Thursday, May 9, 2019

92% of jobs created over 22 years post-liberalisation were informal


'It is better to be employed and earn something than remain unemployed', say economists.


Of around 61 million jobs created in India over 22 years post-liberalisation of the economy in 1991, 92% were informal jobs, according to an IndiaSpend analysis of
National Sample Survey Office (NSSO) data for 2011-12, the latest available, released in 2014.

Liberalisation was expected to formalise India’s largely informal agrarian economy, with labour moving from agriculture--the largest employer--to the organised industrial sector. The formal and informal sectors are distinguished based on size of workplace and accompanying government regulations on working hours, hiring and firing norms, rights of association, minimum wages, and other aspects.

Liberalisation aimed to effect a decline in poverty and a rise in living standards through better wages and working conditions as labour moved toward formal jobs. Yet, in 2011-12, 51% of all jobs in the organised sector were informal, data show.

The number of informal sector workers increased from 341.28 million in 1999-2000 to 386.02 million in 2011-12, a 13% increase over 13 years. The number of formal workers increased by 81.5% from 20.46 million to 37.15 million in the same time period.
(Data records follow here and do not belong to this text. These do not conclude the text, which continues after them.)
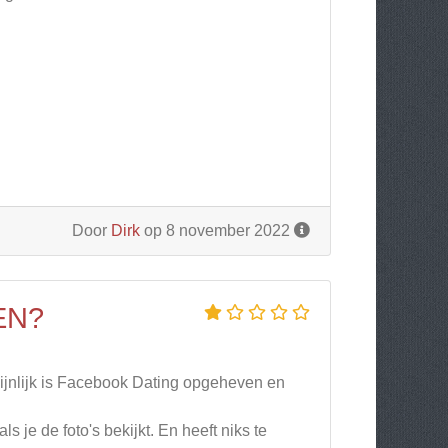
Door
Dirk
op 8 november 2022
EN?
ijnlijk is Facebook Dating opgeheven en
s je de foto's bekijkt. En heeft niks te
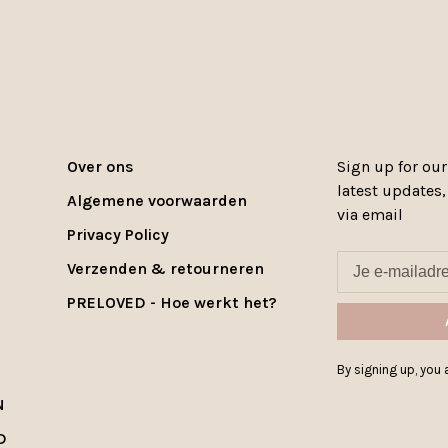
Over ons
Sign up for our
latest updates
Algemene voorwaarden
via email
Privacy Policy
Verzenden & retourneren
PRELOVED - Hoe werkt het?
By signing up, you a
N
D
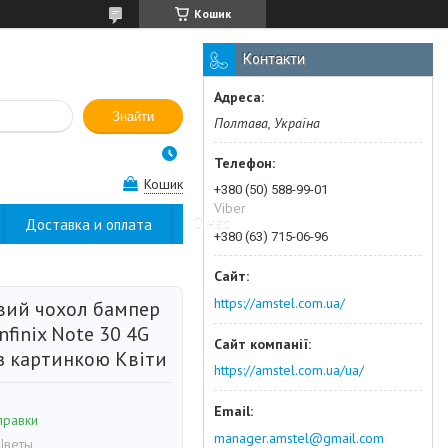
Кошик
Контакти
Знайти
Полтава, Україна
Кошик
+380 (50) 588-99-01
Viber
Доставка и оплата
О нас
+380 (63) 715-06-96
https://amstel.com.ua/
вий чохол бампер
nfinix Note 30 4G
 з картинкою Квіти
https://amstel.com.ua/ua/
правки
manager.amstel@gmail.com
Цветы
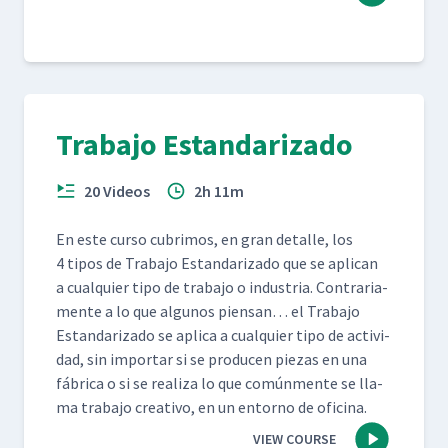
Trabajo Estandarizado
20 Videos
2h 11m
En este cur­so cub­ri­mos, en gran detalle, los
4 tipos de Tra­ba­jo Estandariza­do que se apli­can
a cualquier tipo de tra­ba­jo o indus­tria. Con­trari­a­
mente a lo que algunos pien­san… el Tra­ba­jo
Estandariza­do se apli­ca a cualquier tipo de activi­
dad, sin impor­tar si se pro­ducen piezas en una
fábri­ca o si se real­iza lo que común­mente se lla­
ma tra­ba­jo cre­ati­vo, en un entorno de oficina.
VIEW COURSE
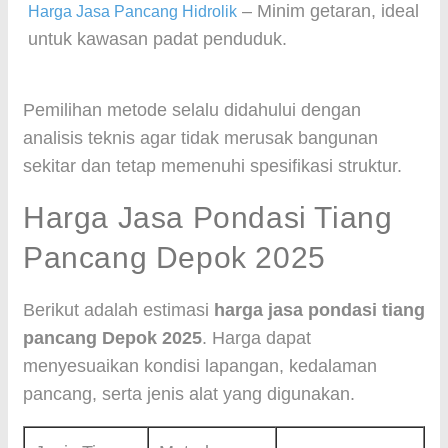
– Minim getaran, ideal
Harga Jasa Pancang Hidrolik
untuk kawasan padat penduduk.
Pemilihan metode selalu didahului dengan
analisis teknis agar tidak merusak bangunan
sekitar dan tetap memenuhi spesifikasi struktur.
Harga Jasa Pondasi Tiang
Pancang Depok 2025
Berikut adalah estimasi
harga jasa pondasi tiang
pancang Depok 2025
. Harga dapat
menyesuaikan kondisi lapangan, kedalaman
pancang, serta jenis alat yang digunakan.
However, while formal workers comprised 6% of the total workforce in 1999-2000, this increased to just 9% in 2011-12, showing that the jobs that were created in the formal sector were mainly informal, employing workers with low earnings and with limited or no social protection.
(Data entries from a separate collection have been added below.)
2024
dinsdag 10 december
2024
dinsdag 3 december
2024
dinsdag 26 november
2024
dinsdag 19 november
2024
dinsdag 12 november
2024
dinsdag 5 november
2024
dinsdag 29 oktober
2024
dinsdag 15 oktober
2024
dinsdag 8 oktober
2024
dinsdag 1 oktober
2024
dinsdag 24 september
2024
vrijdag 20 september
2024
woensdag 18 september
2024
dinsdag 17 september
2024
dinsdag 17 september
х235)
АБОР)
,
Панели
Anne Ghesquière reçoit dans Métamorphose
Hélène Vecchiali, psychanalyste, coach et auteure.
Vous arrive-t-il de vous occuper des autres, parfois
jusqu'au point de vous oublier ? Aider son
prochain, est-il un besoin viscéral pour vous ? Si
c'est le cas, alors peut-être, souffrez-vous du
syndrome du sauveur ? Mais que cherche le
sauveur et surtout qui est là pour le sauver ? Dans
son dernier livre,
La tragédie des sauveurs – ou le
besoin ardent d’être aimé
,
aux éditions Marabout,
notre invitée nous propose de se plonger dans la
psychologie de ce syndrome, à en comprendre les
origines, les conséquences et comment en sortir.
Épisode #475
Recent studies have confirmed that this trend has continued. A January 2019 report by Delhi-based economic policy think-tank ICRIER found that while total employment in the organised manufacturing sector had increased 78% to 13.7 million in 15 years to 2015-16, the share of contract workers in total employment had increased from 15.5% to 27.9%, and that of directly hired workers had fallen 10.8 percentage points to 50.4% in the same period, as IndiaSpend reported on March 28, 2019. At 8.3%, the average growth rate of contract employment was five percentage points more than that of regular employment.